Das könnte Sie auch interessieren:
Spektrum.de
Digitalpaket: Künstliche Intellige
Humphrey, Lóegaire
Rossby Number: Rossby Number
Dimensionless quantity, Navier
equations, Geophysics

**EXERCISE**
Set down the line that contains "Rossby Number: Rossby Number" exactly. Do the same for each later line of the data, through the end, and add nothing.

**YOUR SOLUTION**
Rossby Number: Rossby Number
Dimensionless quantity, Navier
equations, Geophysics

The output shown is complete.